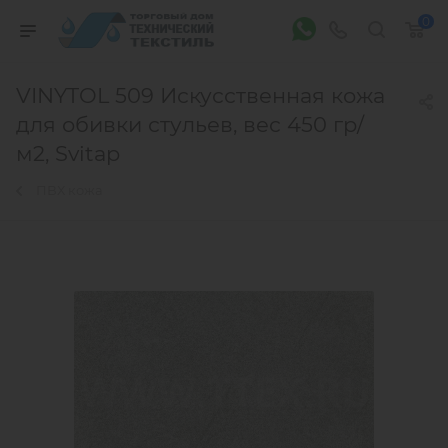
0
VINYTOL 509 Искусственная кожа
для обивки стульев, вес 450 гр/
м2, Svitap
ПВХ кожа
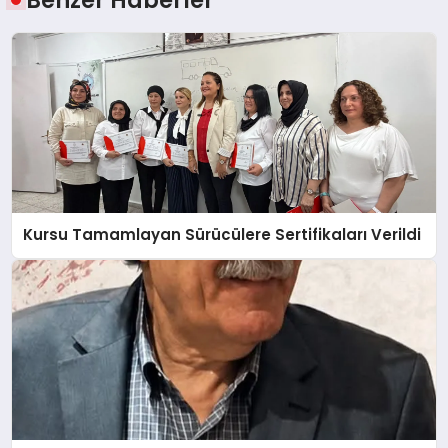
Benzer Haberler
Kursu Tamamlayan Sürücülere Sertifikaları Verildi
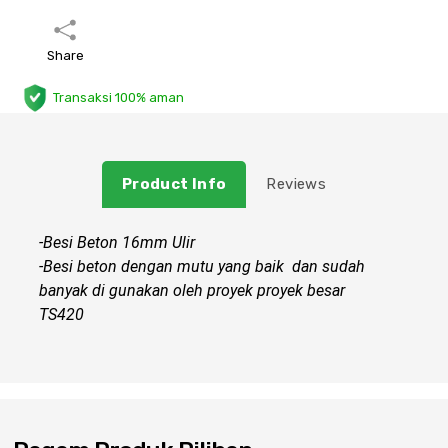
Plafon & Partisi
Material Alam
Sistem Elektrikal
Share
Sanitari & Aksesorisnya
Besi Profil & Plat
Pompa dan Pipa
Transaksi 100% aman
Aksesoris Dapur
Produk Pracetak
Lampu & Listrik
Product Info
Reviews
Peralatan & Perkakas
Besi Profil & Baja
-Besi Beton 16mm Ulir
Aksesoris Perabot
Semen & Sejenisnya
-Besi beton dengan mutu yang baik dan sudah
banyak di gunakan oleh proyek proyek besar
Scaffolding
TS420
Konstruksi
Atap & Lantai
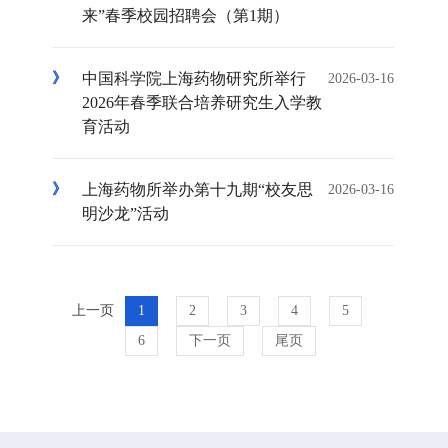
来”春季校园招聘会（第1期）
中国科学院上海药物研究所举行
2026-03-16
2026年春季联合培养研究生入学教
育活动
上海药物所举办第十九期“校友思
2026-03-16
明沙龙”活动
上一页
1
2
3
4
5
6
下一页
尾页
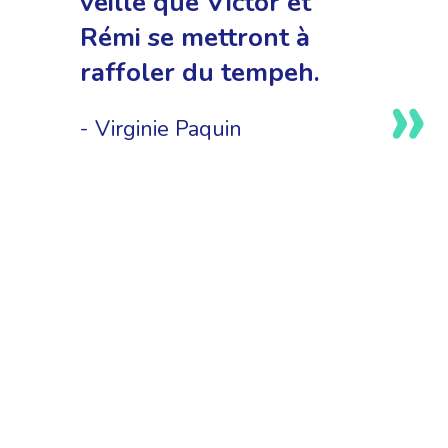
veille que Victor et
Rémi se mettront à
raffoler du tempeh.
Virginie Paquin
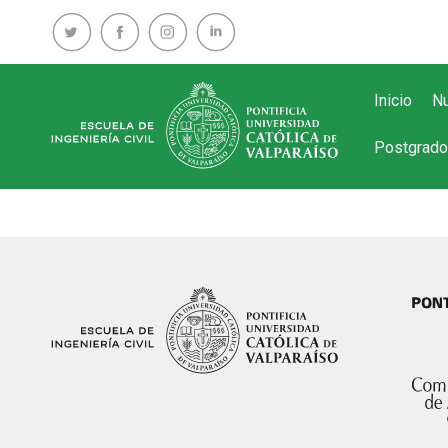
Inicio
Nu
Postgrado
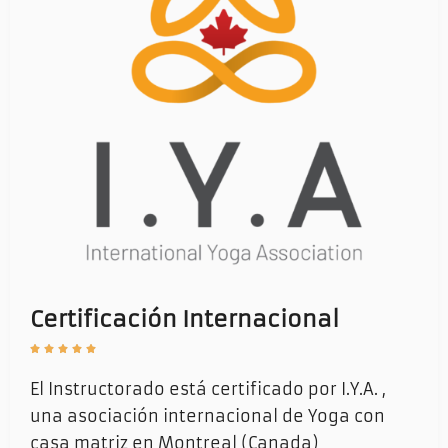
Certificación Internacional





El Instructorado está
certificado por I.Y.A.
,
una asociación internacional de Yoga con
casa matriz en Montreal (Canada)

═══

# THE TASK
Determine the number of lines in the data that include the string "кожа". Only that number belongs in the answer.

# ANSWER
2